(Input data begins)
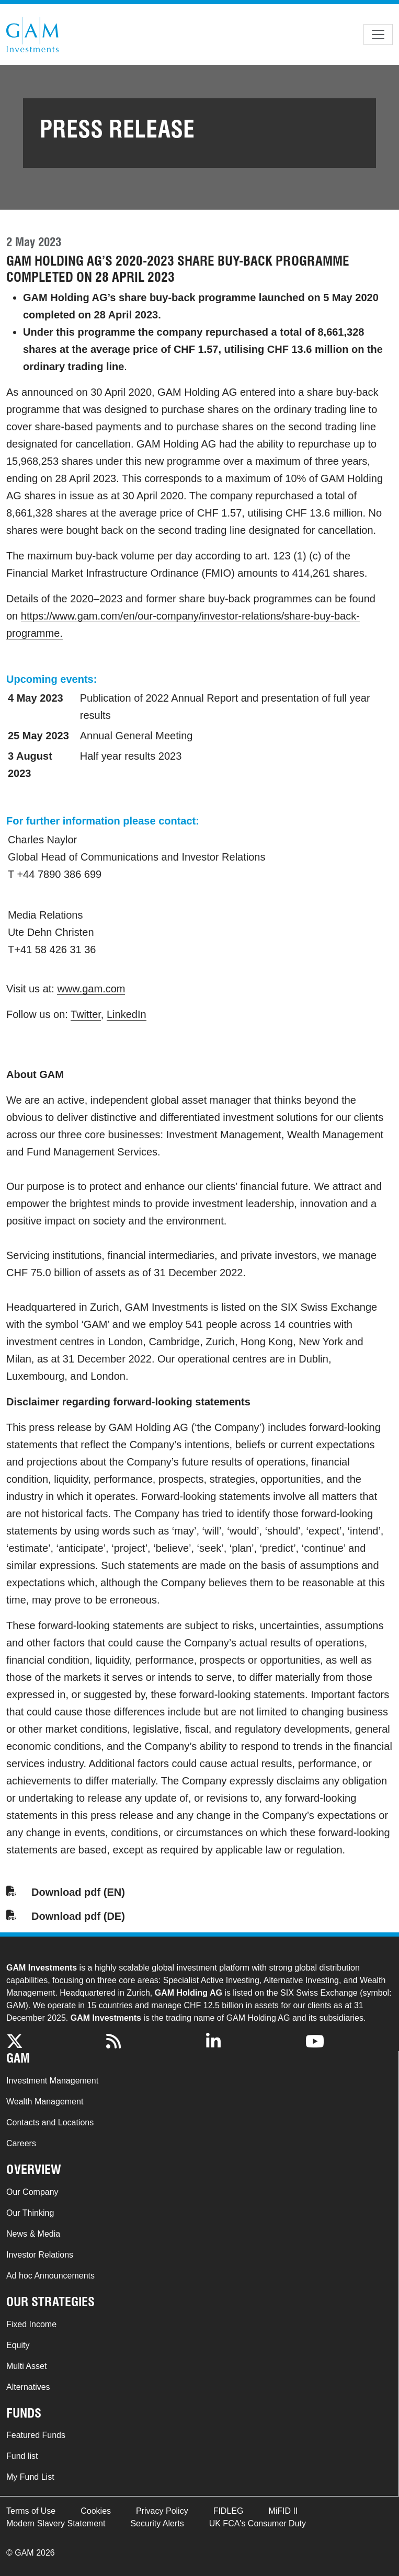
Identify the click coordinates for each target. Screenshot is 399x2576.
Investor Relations (39, 2254)
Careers (21, 2143)
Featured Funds (35, 2435)
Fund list (22, 2456)
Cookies (96, 2510)
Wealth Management (44, 2101)
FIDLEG (228, 2510)
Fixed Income (31, 2324)
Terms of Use (30, 2510)
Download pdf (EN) (78, 1892)
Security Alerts (157, 2523)
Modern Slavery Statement (55, 2523)
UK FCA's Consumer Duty (257, 2523)
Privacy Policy (162, 2510)
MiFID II (283, 2510)
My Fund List (30, 2476)
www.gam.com (91, 988)
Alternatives (28, 2387)
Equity (17, 2345)
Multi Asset (26, 2366)
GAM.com (32, 34)
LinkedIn (126, 1014)
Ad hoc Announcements (50, 2275)
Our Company (32, 2192)
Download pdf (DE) (78, 1916)
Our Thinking (30, 2212)
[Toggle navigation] (378, 34)
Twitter (86, 1014)
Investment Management (52, 2080)
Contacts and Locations (50, 2122)
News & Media (33, 2233)
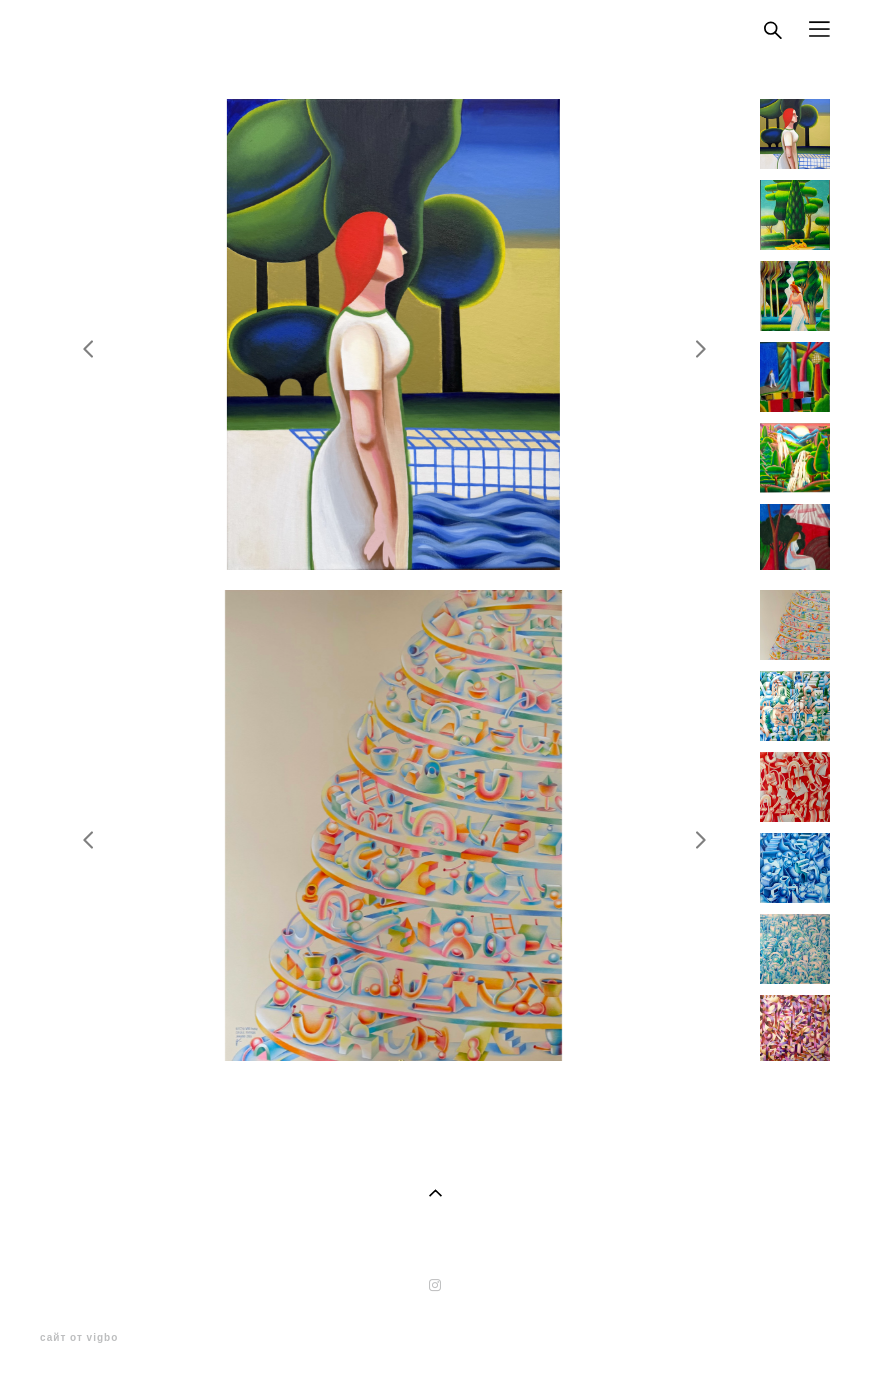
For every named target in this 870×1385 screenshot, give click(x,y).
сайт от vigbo (79, 1338)
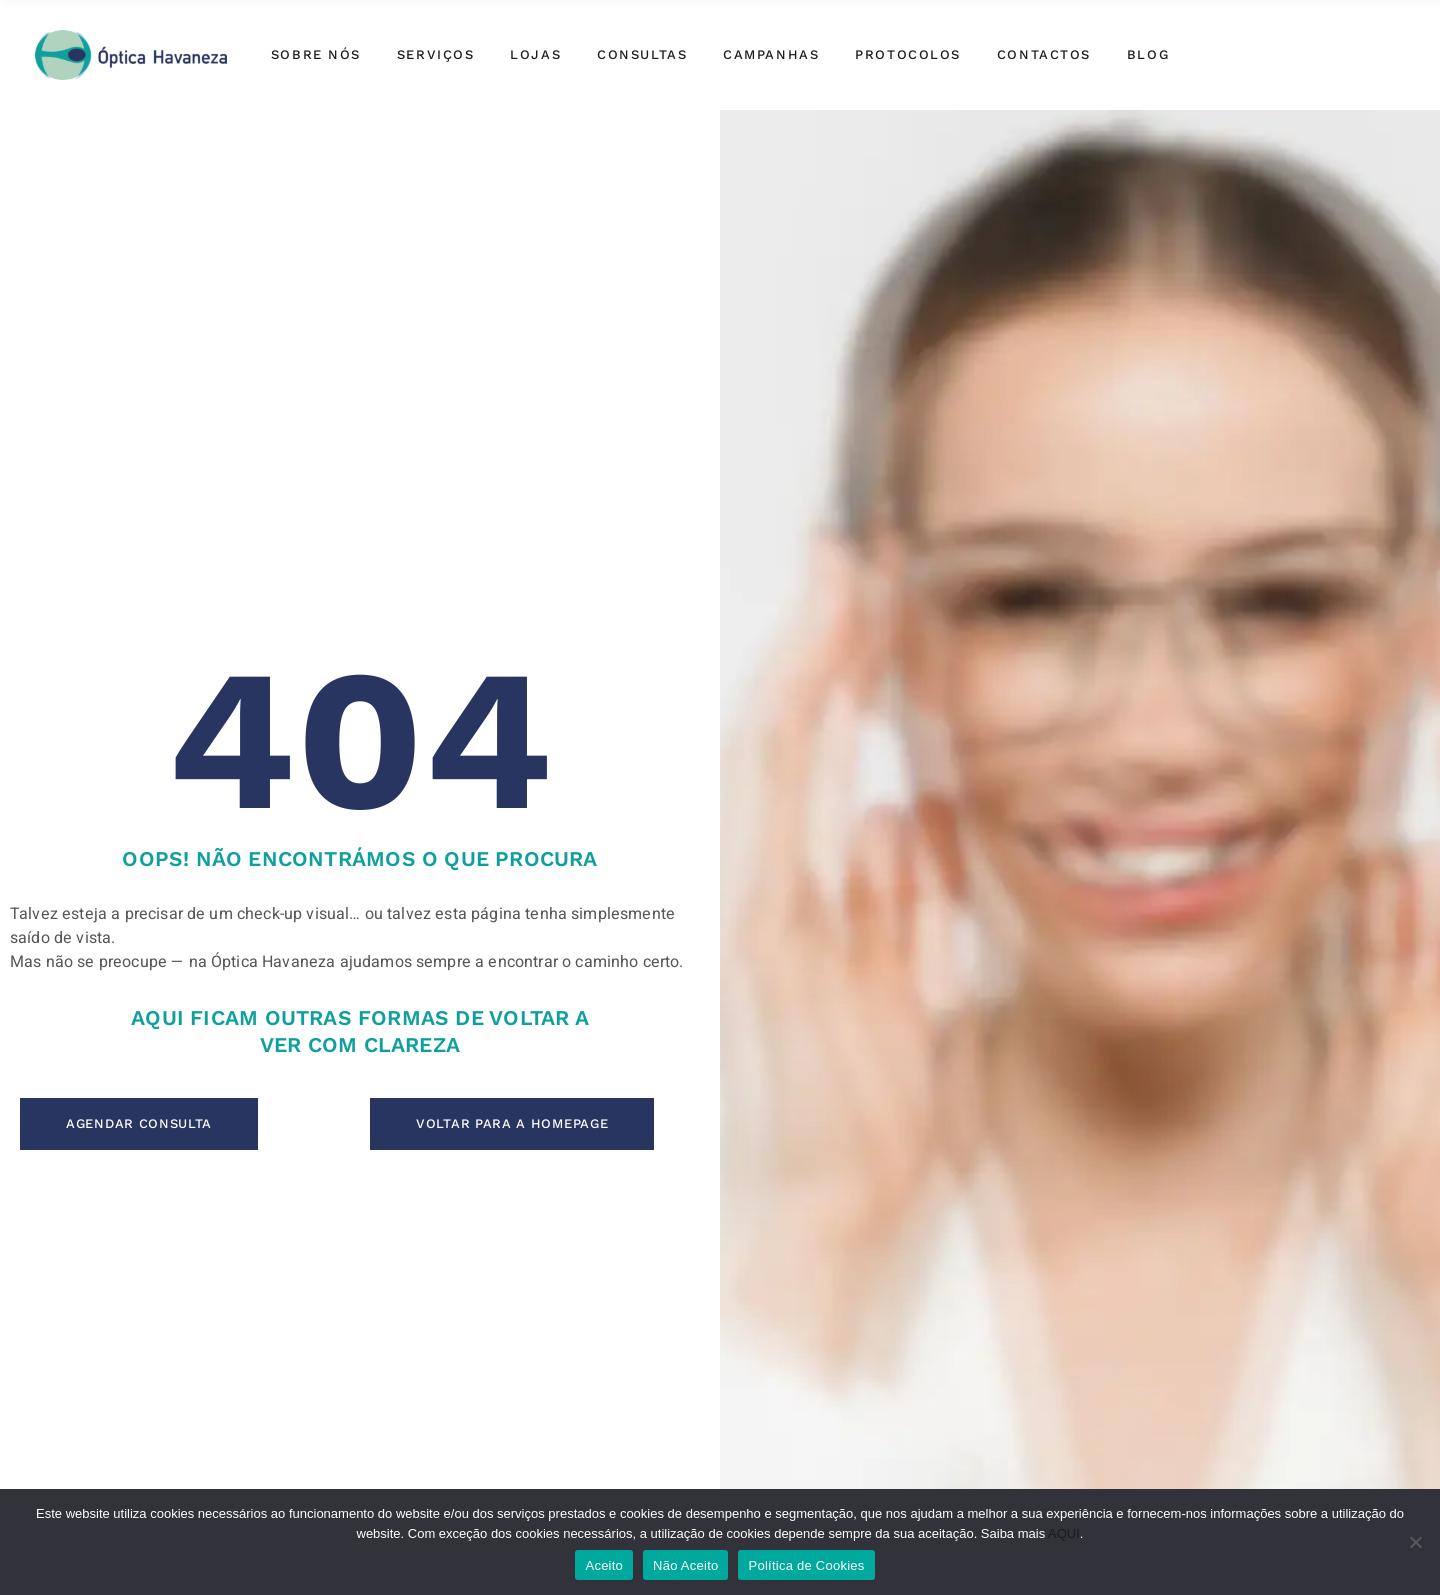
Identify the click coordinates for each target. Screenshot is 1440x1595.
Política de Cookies (806, 1565)
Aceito (604, 1565)
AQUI (1064, 1533)
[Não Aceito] (1415, 1542)
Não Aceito (685, 1565)
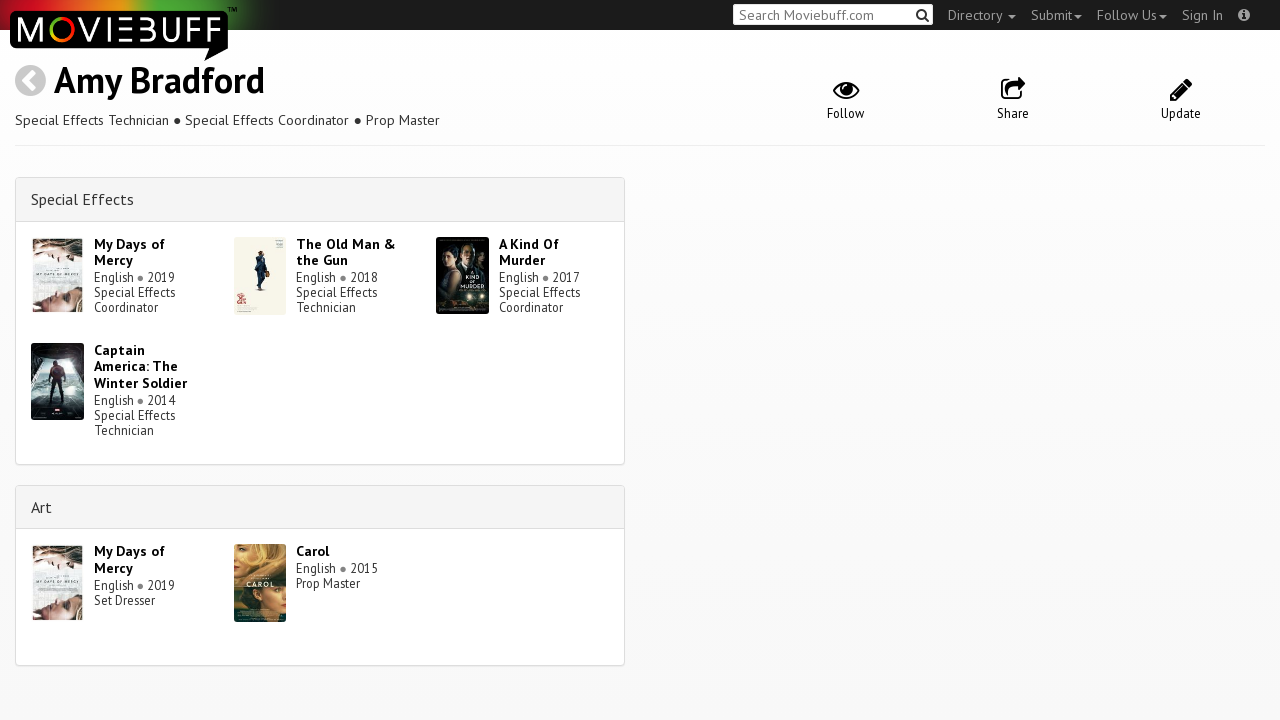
(Input data ends)
About this task. Tally the lines of the listing in which the string "Management" appears, and state the tally alone.

Task result. 2